WHAT IS NEEDED: If a line below contains "numbers", count it. Report the final total and nothing more.

[Saved data entries]
____________

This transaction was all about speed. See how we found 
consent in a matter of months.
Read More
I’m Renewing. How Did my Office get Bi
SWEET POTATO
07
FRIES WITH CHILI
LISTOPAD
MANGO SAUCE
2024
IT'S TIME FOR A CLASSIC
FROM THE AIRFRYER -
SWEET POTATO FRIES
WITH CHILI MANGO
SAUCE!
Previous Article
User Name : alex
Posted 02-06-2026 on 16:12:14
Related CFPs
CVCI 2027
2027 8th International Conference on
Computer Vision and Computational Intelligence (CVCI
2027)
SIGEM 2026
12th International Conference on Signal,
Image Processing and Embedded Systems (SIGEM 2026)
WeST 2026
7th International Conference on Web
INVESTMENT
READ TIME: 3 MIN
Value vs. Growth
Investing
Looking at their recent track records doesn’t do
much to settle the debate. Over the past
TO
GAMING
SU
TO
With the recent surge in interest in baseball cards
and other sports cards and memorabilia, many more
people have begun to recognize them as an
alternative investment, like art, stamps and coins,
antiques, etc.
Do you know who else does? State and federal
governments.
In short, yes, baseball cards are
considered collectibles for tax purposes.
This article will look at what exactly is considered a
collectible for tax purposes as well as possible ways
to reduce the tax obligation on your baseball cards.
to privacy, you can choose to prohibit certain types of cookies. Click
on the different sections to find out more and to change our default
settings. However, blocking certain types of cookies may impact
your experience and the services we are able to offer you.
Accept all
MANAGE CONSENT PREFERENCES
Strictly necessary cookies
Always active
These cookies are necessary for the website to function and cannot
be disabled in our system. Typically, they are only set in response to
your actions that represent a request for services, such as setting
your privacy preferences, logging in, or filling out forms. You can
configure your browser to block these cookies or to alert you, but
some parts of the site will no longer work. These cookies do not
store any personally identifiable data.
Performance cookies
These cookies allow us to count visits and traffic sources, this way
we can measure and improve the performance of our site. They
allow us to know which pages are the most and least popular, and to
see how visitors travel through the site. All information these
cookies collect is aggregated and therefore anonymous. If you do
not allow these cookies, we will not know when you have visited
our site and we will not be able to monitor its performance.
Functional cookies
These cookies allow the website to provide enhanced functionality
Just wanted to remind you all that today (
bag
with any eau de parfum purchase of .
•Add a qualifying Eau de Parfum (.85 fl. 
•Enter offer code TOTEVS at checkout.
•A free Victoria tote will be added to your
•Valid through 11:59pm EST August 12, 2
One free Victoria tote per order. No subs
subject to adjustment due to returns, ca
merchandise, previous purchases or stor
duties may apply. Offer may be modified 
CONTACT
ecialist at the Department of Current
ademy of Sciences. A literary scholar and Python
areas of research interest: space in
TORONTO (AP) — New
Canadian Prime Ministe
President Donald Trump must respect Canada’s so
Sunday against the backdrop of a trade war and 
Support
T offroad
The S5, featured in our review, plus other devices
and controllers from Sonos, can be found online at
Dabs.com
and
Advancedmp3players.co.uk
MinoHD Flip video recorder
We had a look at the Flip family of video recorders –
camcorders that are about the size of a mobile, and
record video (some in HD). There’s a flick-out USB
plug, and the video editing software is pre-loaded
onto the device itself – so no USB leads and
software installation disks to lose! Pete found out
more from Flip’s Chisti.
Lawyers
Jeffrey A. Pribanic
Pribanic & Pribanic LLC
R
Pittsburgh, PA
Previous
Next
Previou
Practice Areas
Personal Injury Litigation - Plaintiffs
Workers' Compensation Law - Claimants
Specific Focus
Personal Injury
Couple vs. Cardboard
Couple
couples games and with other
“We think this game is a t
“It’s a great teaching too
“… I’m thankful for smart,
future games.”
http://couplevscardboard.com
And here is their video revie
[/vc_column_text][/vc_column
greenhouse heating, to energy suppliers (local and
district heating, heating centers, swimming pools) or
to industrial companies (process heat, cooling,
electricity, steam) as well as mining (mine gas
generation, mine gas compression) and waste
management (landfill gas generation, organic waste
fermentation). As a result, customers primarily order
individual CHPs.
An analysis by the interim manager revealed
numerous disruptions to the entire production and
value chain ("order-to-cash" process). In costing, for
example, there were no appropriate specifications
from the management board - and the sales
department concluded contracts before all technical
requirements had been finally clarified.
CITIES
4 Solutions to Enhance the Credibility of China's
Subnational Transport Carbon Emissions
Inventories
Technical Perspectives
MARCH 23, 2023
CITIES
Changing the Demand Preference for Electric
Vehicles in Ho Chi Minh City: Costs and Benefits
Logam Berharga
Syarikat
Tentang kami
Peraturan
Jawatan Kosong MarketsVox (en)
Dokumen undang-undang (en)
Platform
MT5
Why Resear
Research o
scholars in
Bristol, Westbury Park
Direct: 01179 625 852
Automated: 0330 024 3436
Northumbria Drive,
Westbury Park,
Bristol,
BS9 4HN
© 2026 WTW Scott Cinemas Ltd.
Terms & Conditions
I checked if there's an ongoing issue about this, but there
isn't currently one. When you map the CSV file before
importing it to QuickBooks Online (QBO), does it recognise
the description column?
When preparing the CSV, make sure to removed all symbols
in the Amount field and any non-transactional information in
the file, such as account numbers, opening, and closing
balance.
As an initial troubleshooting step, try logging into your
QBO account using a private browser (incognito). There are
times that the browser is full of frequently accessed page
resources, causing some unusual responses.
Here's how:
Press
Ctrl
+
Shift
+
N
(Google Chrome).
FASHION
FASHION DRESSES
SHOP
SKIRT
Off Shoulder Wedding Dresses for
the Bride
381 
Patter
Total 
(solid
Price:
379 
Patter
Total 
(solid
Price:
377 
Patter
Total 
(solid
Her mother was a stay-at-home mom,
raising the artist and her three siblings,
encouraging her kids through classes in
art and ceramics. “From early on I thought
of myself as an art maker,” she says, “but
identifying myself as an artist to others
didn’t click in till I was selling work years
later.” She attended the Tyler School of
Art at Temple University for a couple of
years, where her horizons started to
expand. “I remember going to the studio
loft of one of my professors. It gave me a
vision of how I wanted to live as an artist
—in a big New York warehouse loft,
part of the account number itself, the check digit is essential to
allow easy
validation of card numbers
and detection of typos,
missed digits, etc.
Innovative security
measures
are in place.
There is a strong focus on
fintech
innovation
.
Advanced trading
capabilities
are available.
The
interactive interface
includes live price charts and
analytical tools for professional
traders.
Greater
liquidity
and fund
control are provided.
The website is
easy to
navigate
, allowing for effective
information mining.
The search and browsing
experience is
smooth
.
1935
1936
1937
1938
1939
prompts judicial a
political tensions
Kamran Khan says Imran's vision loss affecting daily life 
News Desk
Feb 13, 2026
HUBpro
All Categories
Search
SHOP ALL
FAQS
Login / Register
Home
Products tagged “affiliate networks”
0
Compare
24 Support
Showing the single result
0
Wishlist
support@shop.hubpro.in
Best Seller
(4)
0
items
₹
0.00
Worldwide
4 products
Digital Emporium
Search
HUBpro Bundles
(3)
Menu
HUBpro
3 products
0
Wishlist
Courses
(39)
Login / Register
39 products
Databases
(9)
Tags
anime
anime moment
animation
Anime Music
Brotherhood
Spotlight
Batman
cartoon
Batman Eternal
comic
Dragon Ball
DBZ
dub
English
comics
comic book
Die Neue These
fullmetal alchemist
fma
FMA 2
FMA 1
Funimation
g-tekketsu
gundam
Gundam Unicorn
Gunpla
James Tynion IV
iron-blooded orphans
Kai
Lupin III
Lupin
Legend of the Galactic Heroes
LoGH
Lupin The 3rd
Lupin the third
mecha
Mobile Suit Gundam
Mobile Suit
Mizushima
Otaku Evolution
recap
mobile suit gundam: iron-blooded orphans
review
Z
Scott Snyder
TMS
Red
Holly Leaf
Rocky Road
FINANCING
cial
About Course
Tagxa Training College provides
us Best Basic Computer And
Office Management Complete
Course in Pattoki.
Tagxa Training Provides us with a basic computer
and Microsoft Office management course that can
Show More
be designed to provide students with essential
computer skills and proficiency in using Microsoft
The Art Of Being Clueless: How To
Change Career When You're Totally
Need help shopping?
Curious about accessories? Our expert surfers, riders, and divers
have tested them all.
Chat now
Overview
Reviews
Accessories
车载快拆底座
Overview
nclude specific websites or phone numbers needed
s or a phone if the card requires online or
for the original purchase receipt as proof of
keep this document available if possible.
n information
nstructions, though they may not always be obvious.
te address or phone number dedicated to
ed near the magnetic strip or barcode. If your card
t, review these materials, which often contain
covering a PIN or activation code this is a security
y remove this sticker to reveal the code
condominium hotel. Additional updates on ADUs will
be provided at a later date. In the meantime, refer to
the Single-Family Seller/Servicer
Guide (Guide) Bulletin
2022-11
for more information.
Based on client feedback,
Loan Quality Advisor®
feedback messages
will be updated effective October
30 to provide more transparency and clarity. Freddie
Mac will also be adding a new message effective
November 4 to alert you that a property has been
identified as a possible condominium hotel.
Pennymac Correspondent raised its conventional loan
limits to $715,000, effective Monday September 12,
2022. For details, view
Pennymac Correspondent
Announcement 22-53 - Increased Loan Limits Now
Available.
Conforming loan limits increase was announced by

____________

RESULT FOR THIS TASK: 3